Nova

cuilan debu
Chapter #20

Closure?

Loving him is like driving a new Maserati down a dead end street

Faster than the wind, passionate as sin, ending so suddenly

Loving him is like trying to change your mind

Once you're already flying through the free fall

Like the colors in autumn, so bright, just before they lose it all

Aku memutar lagu yang sama berkali-kali tanpa berniat menggantinya. Red - Taylor Swift.

Tubuhku begitu lelah dan aku tidak ingin melakukan apapun seharian ini, sama seperti hari-hari sebelumnya. Beruntungnya hari-hari ujian akhir telah berlalu dan nilaiku telah keluar semua dengan aman. Hanya tersisa satu pekerjaanku yaitu mengejar sidang. Setelan blazer dan rok lilit batik pembelian bibiku sudah kusiapkan sejak lama untuk pakaian ketika sidang. Dipadukan dengan heels putih yang kubeli bersama kak Nova.

Ah, kepalaku jadi pening lagi mengingat kak Nova. Meski biasanya selalu teringat padanya, tapi ingatan yang muncul adalah ingatan menyenangkan. Tapi kini ketika teringat padanya, maka ingatan yang muncul adalah jawaban darinya atas segala pertanyaanku yang kemudian ingin aku enyahkan dari pikiranku selamanya.

Menerima keadaan memang tidak mudah. Meski berkali-kali aku membisikkan harap untuk mengetahui perasaan sebenarnya yang disimpan kak Nova dan berkata siap mendengar apapun darinya, ternyata ketika itu benar-benar terjadi tetap saja sulit untuk diterima dan dipahami. Atau mungkin karena tidak sesuai dengan bayanganku, maka kenyataan jadi begitu menyakitkan.

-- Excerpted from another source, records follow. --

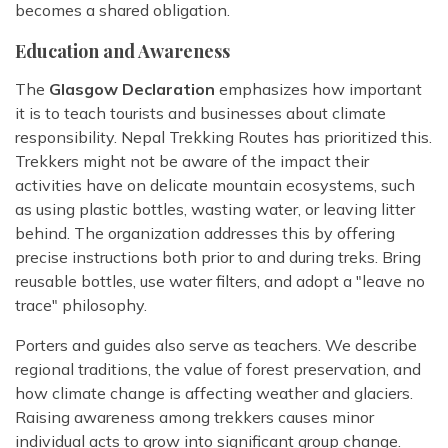
becomes a shared obligation.
Education and Awareness
The
Glasgow Declaration
emphasizes how important
it is to teach tourists and businesses about climate
responsibility. Nepal Trekking Routes has prioritized this.
Trekkers might not be aware of the impact their
activities have on delicate mountain ecosystems, such
as using plastic bottles, wasting water, or leaving litter
behind. The organization addresses this by offering
precise instructions both prior to and during treks. Bring
reusable bottles, use water filters, and adopt a "leave no
trace" philosophy.
Porters and guides also serve as teachers. We describe
regional traditions, the value of forest preservation, and
how climate change is affecting weather and glaciers.
Raising awareness among trekkers causes minor
individual acts to grow into significant group change.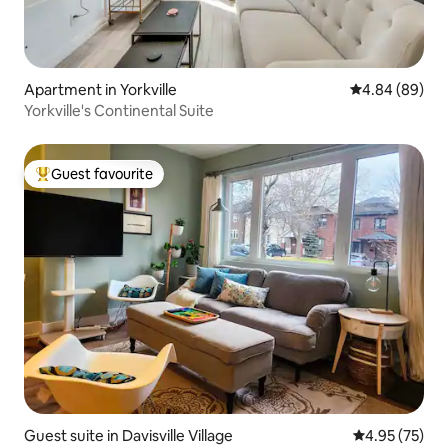
Apartment in Yorkville
4.84 out of 5 
4.84 (89)
Yorkville's Continental Suite
Guest favourite
Top guest favourite
Guest suite in Davisville Village
4.95 out of 5 
4.95 (75)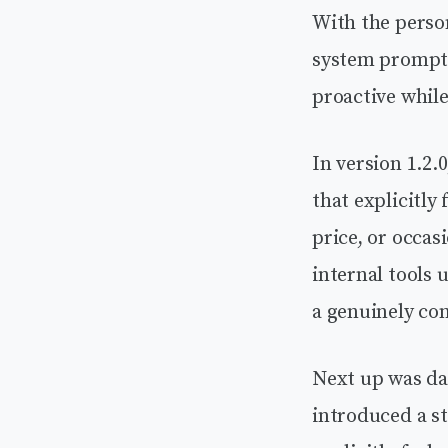
With the person
system prompts
proactive while
In version 1.2.
that explicitly
price, or occas
internal tools 
a genuinely co
Next up was dat
introduced a st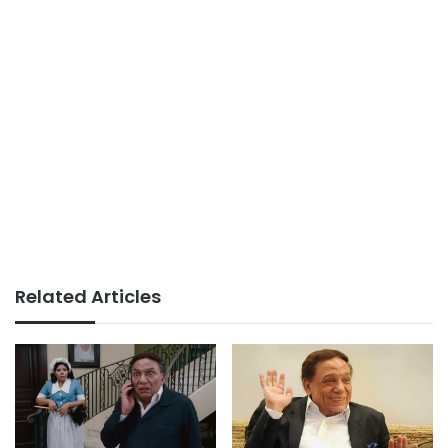
Related Articles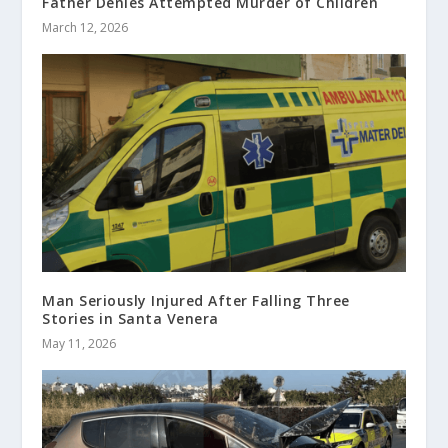
Father Denies Attempted Murder of Children
March 12, 2026
Man Seriously Injured After Falling Three
Stories in Santa Venera
May 11, 2026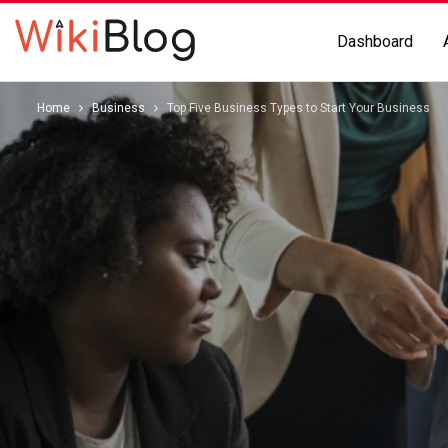
Dashboard
Home
Business
Top Five Business Types to Start Your Business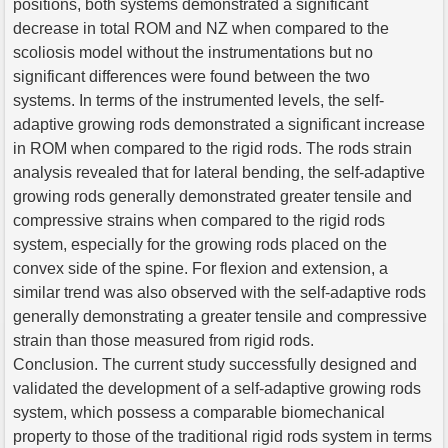
positions, both systems demonstrated a significant
decrease in total ROM and NZ when compared to the
scoliosis model without the instrumentations but no
significant differences were found between the two
systems. In terms of the instrumented levels, the self-
adaptive growing rods demonstrated a significant increase
in ROM when compared to the rigid rods. The rods strain
analysis revealed that for lateral bending, the self-adaptive
growing rods generally demonstrated greater tensile and
compressive strains when compared to the rigid rods
system, especially for the growing rods placed on the
convex side of the spine. For flexion and extension, a
similar trend was also observed with the self-adaptive rods
generally demonstrating a greater tensile and compressive
strain than those measured from rigid rods.
Conclusion. The current study successfully designed and
validated the development of a self-adaptive growing rods
system, which possess a comparable biomechanical
property to those of the traditional rigid rods system in terms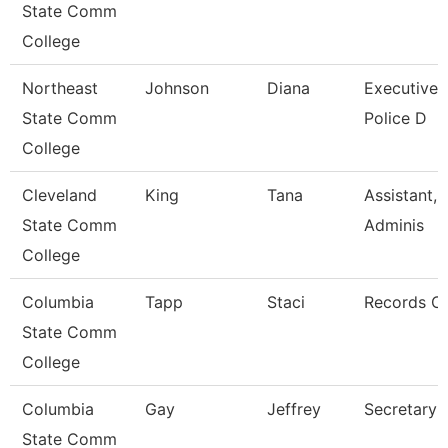
State Comm
College
Northeast
Johnson
Diana
Executive A
State Comm
Police D
College
Cleveland
King
Tana
Assistant, 
State Comm
Adminis
College
Columbia
Tapp
Staci
Records Cl
State Comm
College
Columbia
Gay
Jeffrey
Secretary 
State Comm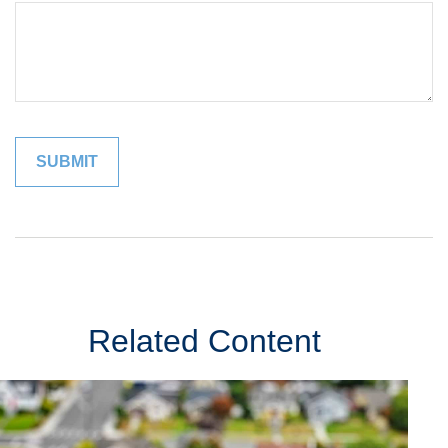
Related Content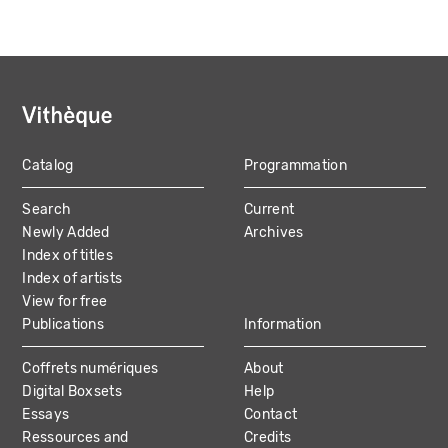
Catalog
Programmation
MAIN
Search
Current
NAVIGATION
Newly Added
Archives
Index of titles
Index of artists
View for free
Publications
Information
Coffrets numériques
About
Digital Boxsets
Help
Essays
Contact
Ressources and
Credits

Semua yang ingin kutahu dan yang kak Nova sembunyikan. Semua yang kuharap tidak dengar dan yang kak Nova akhirnya ungkapkan. Semua yang kak Nova tidak tahu dan yang aku utarakan. Malam itu kami sudah mengungkapkan pada masing-masing.

“Jadi apa kak?”

Kami duduk berhadapan. Angin berhembus sepoi-sepoi dan cukup dingin dengan sayup-sayup musik yang diputar dari dalam food court. Area ini berada di lantai dua dan saat kuedarkan pandangan ke lantai satu, ternyata itu adalah area parkir di seberang jalan besar yang mungkin tadi kami lewati. Cahaya dari lampu-lampu mobil dan motor memantul dari kaca bening di samping balkon.

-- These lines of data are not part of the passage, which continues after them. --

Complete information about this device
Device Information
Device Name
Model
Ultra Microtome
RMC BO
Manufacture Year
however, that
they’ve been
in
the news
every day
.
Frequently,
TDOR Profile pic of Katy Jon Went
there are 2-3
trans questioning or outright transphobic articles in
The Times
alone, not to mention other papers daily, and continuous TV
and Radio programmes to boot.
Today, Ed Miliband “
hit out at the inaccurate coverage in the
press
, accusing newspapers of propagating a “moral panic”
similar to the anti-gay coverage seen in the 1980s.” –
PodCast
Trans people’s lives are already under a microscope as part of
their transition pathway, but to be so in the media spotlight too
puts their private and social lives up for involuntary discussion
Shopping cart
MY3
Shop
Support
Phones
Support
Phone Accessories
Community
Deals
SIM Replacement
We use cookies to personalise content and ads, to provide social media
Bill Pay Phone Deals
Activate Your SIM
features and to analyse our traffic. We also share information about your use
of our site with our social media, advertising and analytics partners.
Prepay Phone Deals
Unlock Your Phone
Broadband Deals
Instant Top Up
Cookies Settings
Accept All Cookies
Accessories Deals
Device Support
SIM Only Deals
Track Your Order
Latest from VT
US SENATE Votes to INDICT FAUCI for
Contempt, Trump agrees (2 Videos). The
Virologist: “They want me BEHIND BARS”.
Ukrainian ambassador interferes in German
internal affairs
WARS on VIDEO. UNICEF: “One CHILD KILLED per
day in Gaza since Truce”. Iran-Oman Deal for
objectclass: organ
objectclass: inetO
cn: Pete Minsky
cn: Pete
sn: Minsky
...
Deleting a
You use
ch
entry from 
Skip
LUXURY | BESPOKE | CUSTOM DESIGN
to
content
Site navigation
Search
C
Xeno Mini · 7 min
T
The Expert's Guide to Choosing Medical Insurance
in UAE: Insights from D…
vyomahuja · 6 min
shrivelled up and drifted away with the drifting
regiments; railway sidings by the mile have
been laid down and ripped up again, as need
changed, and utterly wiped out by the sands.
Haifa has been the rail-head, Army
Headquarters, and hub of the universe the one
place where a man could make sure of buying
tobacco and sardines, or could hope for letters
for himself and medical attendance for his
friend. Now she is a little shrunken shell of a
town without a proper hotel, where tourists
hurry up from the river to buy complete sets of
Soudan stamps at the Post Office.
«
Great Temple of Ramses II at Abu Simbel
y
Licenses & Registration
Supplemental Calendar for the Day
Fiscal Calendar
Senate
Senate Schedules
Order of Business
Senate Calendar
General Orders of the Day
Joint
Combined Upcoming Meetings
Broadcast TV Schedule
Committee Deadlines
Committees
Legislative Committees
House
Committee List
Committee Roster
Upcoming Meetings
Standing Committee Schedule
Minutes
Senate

“Aku tuh sebenernya merasa bersalah banget sama kamu, Ve. Pertama aku nggak bisa membalas perasaan kamu sebesar perasaan kamu ke aku, kayak yang dulu udah pernah aku bilang.

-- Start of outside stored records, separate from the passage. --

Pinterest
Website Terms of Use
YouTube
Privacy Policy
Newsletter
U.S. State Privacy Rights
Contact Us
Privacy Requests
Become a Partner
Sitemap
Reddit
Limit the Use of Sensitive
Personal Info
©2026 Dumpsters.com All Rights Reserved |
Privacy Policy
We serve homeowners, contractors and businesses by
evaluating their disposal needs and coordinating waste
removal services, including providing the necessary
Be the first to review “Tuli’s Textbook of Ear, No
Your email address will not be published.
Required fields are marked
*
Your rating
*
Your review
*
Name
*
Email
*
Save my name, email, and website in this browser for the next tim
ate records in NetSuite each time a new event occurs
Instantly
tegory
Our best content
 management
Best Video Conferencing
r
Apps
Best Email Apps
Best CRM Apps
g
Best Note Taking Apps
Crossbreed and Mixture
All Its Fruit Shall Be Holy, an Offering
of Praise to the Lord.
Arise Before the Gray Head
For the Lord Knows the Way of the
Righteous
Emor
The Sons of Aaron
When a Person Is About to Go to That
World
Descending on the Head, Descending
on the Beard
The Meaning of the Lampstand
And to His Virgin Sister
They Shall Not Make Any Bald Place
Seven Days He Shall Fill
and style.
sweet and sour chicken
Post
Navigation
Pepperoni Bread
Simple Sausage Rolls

Kedua, aku merasa sebenernya aku nggak masalah kalo seandainya kamu tiba-tiba nggak suka lagi sama aku bahkan kalo detik ini kamu memutuskan untuk berhenti suka sama aku maka aku gapapa. Aku beneran nggak bisa membalas perasaan kamu dengan tulus.”

Wow. Pembukaan yang langsung to the point sekali. Sangat terasa sakitnya di hati.

“Kamu inget kan, aku pernah bilang kalo orang yang paling akan aku perjuangkan saat seisi dunia ibaratnya menentang aku adalah ibu aku. Semua jawaban atas kebingungan aku, kalo itu dari ibuku pasti aku turuti. Ibaratnya bahkan kalo suatu saat ibuku jodohin aku, maka aku bakal setuju aja.”

Wow.

“Meskipun awalnya nggak kenal dan nggak suka?”